Sedekah Bertema Sandang, Pangan dan Papan

foto
Acara sedekah bumi di Desa Gisik Cemandi Sedati, Sidoarjo. Foto: Jawapos.com.

Desa Gisik Cemandi, Sedati, Sidoarjo melangsungkan sedekah bumi. “Ayune rek perangkatku.” Guyonan itu keluar dari Suwandi saat menjadi pembawa acara.

Pria yang kemarin bertugas sebagai panitia tersebut juga merupakan salah seorang perangkat Desa Gisik Cemandi. Dia melihat sejawatnya yang datang mengenakan pakaian tradisional. Berkebaya lengkap dengan jarit. Suwandi pun memulai candanya.

Sejak pukul 07.00 warga berkumpul di Balai Dusun Gebang. Mereka mengenakan kostum yang beraneka ragam. Mulai kostum daur ulang yang dipakai ibu-ibu sampai pakaian kebesaran penari reog oleh bapak-bapak. Sementara itu, para pemain musik patrol memakai batik beserta udeng.

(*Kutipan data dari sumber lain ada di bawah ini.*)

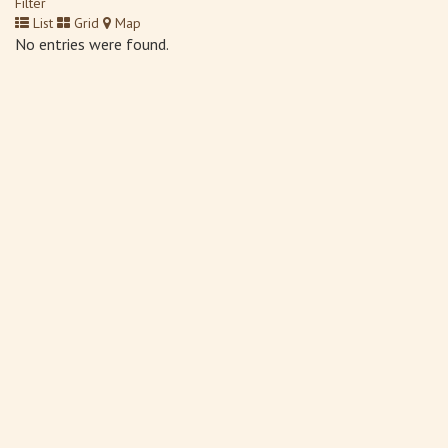
Filter
List
Grid
Map
No entries were found.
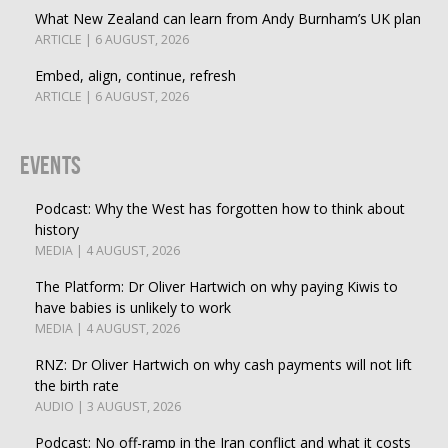
What New Zealand can learn from Andy Burnham’s UK plan
ARTICLE | 6 AUGUST, 2026
Embed, align, continue, refresh
ARTICLE | 6 AUGUST, 2026
Events
Podcast: Why the West has forgotten how to think about
history
MEDIA | 4 AUGUST, 2026
The Platform: Dr Oliver Hartwich on why paying Kiwis to
have babies is unlikely to work
MEDIA | 4 AUGUST, 2026
RNZ: Dr Oliver Hartwich on why cash payments will not lift
the birth rate
AUDIO | 3 AUGUST, 2026
Podcast: No off-ramp in the Iran conflict and what it costs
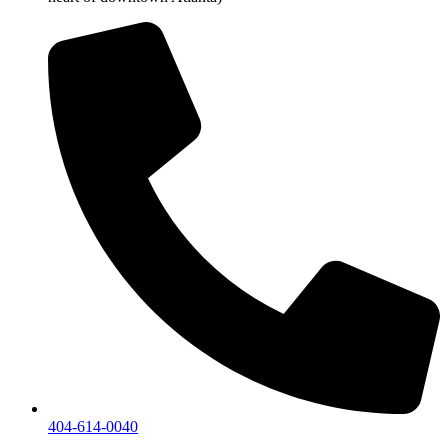
404-614-0040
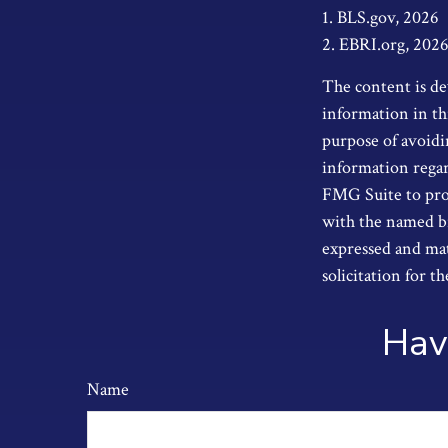
1. BLS.gov, 2026
2. EBRI.org, 202
The content is de
information in thi
purpose of avoidin
information regar
FMG Suite to prov
with the named br
expressed and mat
solicitation for t
Hav
Name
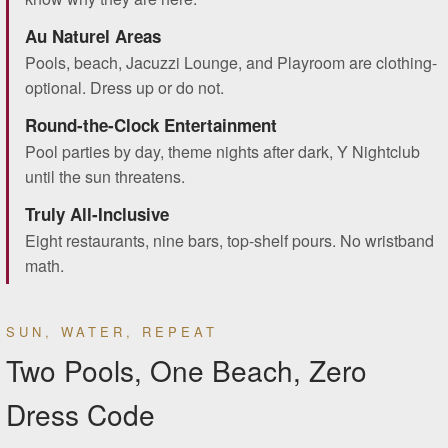
Au Naturel Areas
Pools, beach, Jacuzzi Lounge, and Playroom are clothing-
optional. Dress up or do not.
Round-the-Clock Entertainment
Pool parties by day, theme nights after dark, Y Nightclub
until the sun threatens.
Truly All-Inclusive
Eight restaurants, nine bars, top-shelf pours. No wristband
math.
SUN, WATER, REPEAT
Two Pools, One Beach, Zero
Dress Code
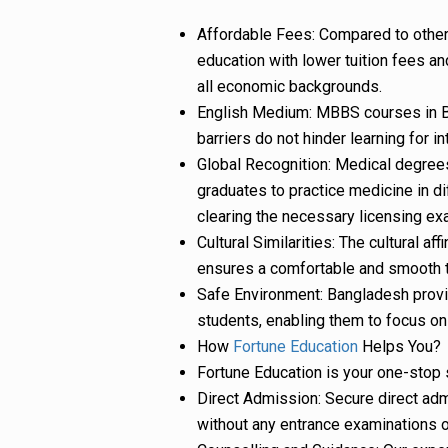
Affordable Fees: Compared to other
education with lower tuition fees a
all economic backgrounds.
English Medium: MBBS courses in Ba
barriers do not hinder learning for i
Global Recognition: Medical degree
graduates to practice medicine in dif
clearing the necessary licensing ex
Cultural Similarities: The cultural 
ensures a comfortable and smooth tr
Safe Environment: Bangladesh provi
students, enabling them to focus on 
How
Fortune Education
Helps You?
Fortune Education is your one-stop 
Direct Admission: Secure direct ad
without any entrance examinations or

Dalam acara tersebut, terdapat tumpeng raksasa yang berisi hasil pertanian berupa sayuran. Antara lain, terong, wortel, jagung, dan sawi. Selain itu, buah-buahan turut memperkaya hasil alam Desa Gisik Cemandi.

Di antaranya, semangka dan blewah. Gunungan tumpeng dibentuk layaknya rumah. Pelaksanaan sedekah bumi bertema Sandang, Pangan, dan Papan.

Kepala Desa Gisik Cemandi Supriyadi mengatakan, sandang yang semakin baik terlihat dari keragaman kostum masyarakat. Papan diibaratkan gunungan yang berbentuk rumah. Padi, sayuran, dan buah-buahan yang menghiasi tumpeng menjadi perlambang pangan.

“Di sini setiap tahun ruwah desa dua kali. Satu kali petik laut. Satu kali lagi sedekah bumi dari hasil pertanian,” ungkapnya seperti dilaporkan jawapos.com. Kekayaan alam Desa Gisik Cemandi ada dua. Yakni, hasil ikan dari Dusun Gisik Cemandi dan areal persawahan di Dusun Gebang.

Desa Gisik termasuk dalam program Desa Melangkah, yang sudah memasuki tahun kedua. Desa Melangkah adalah program pemberdayaan masyarakat desa yang digagas Jawa Pos dan Universitas Muhammadiyah Sidoarjo (Umsida).

Tahun 2017 ada 154 desa dari 12 kecamatan di seluruh wilayah Kabupaten Sidoarjo yang ikut berpartisipasi. Pada Desa Melangkah 2016, yang bergabung baru 66 desa dari 10 kecamatan. Desa Melangkah 2017 resmi di-launching di Pendapa Delta Wibawa oleh Bupati Saiful Ilah.

Tahun ini banyak perbedaan dari pelaksanaan Desa Melangkah sebelumnya. Salah satunya, penekanan pelatihan pembentukan badan usaha milik desa (BUMDes) yang semakin masif. BUMDes di desa-desa yang bergabung ke dalam program Desa Melangkah ditargetkan semakin banyak. Selain itu, pengembangan kapasitas penyuluhan bagi para pelaku usaha mikro, kecil, dan menengah (UMKM). Harapannya, muncul kemandirian ekonomi desa melalui UMKM.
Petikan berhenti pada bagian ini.